How to use TTA on a new test dataset? And what are the default TTA transforms

DavidBressler · February 27, 2019, 3:19am

I’m using TTA in an image classification task like so:

my_tfms = get_transforms(do_flip=True, flip_vert=True, max_rotate=45, max_zoom=1.2, max_lighting=0.2,
                     max_warp=None, p_affine=1, p_lighting=.5)
data = ImageDataBunch.from_csv(path=DATAPATH, folder='images_resized',
                               csv_labels='my_labels.csv', valid_pct=.15, header=None,
                               fn_col=0, label_col=1, ds_tfms=my_tfms, size=224, bs=40)
learner = create_cnn(data, models.resnet34, metrics=accuracy)
learner.fit_one_cycle(1)
accuracy(*learner.TTA())

Two questions:

What are the transforms that TTA uses for its augmentations?

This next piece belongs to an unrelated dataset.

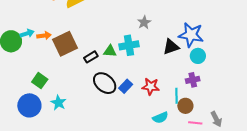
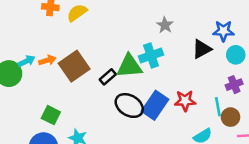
blue star: (191, 35) -> (223, 31), size x0.7
green triangle: (110, 51) -> (129, 66), size x1.6
blue rectangle: (126, 86) -> (155, 105), size x1.6

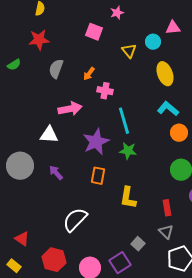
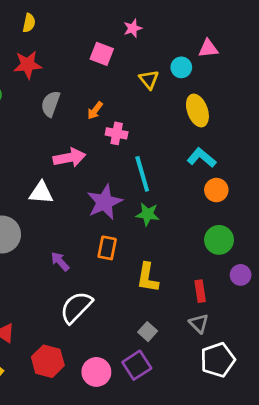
purple arrow: (56, 173) -> (60, 261), moved
gray square: (138, 244) -> (148, 332), moved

I’m guessing it’s not the “my_tfms” that were used to define the original databunch, right? Is there a default set of transforms that TTA uses?
I’d like to run TTA on a new dataset (found in a new csv, e.g. my_labels2.csv). How would I do this?

sgugger · February 27, 2019, 3:35pm

TTA uses the transforms you defined on the training set (with some tweaks to make sure to look at the four corners).
To run it on a new dataset, define is as the test set of your DataBunch then run learner.TTA(ds_type=DatasetType.Test).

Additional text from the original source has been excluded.